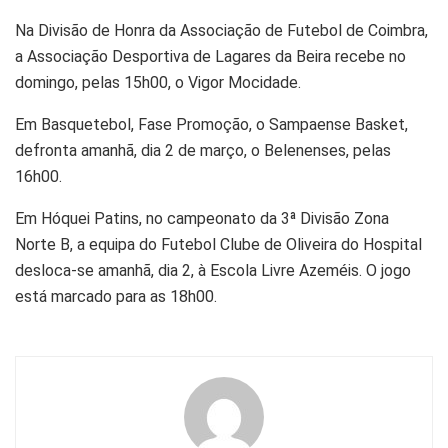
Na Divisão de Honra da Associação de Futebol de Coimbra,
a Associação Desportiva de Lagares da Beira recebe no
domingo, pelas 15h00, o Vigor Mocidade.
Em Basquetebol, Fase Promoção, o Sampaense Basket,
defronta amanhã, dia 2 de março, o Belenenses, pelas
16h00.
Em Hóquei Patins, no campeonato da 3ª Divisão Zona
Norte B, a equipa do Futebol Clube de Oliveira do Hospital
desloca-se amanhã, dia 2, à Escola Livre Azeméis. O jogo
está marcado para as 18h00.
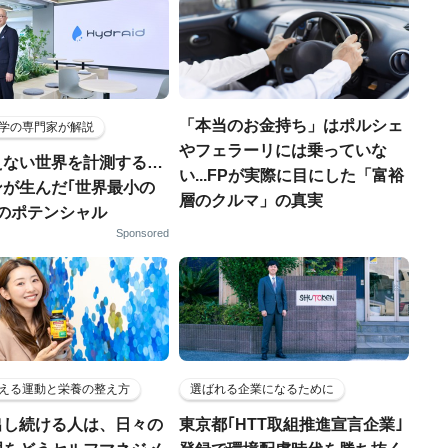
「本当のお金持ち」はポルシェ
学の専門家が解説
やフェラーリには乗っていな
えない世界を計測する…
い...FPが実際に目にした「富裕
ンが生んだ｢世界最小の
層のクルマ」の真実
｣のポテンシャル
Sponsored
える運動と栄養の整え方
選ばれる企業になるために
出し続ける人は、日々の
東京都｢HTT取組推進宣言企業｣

--

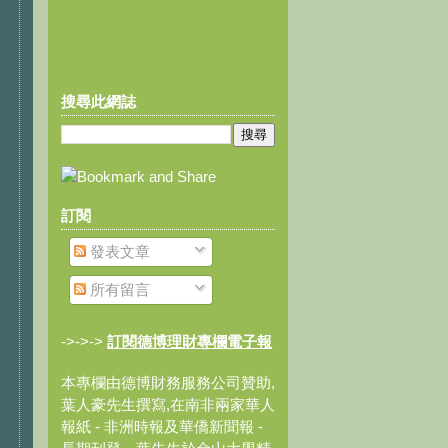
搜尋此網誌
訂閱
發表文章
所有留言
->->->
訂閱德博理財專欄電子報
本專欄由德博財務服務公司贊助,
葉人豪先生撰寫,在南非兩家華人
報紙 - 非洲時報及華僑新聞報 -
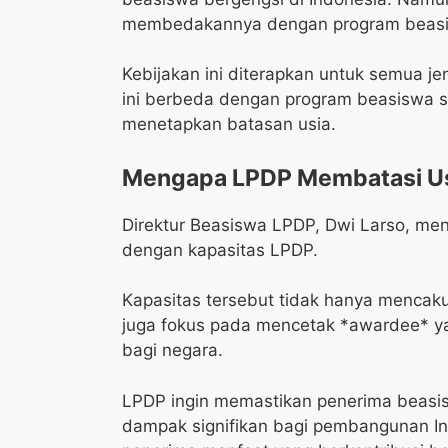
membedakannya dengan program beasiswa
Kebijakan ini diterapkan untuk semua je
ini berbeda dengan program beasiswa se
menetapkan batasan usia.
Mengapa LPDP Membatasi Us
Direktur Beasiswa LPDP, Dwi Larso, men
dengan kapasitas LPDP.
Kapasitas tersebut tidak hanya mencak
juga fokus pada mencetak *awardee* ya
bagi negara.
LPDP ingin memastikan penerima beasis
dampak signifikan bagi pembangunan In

#### The task
Set down again, word for word, the stretch of records from the line with "juga fokus pada mencetak *awardee* ya" to the line with "dampak signifikan bagi pembangunan In", both of those lines included.

#### Response to this task
juga fokus pada mencetak *awardee* ya
bagi negara.
LPDP ingin memastikan penerima beasis
dampak signifikan bagi pembangunan In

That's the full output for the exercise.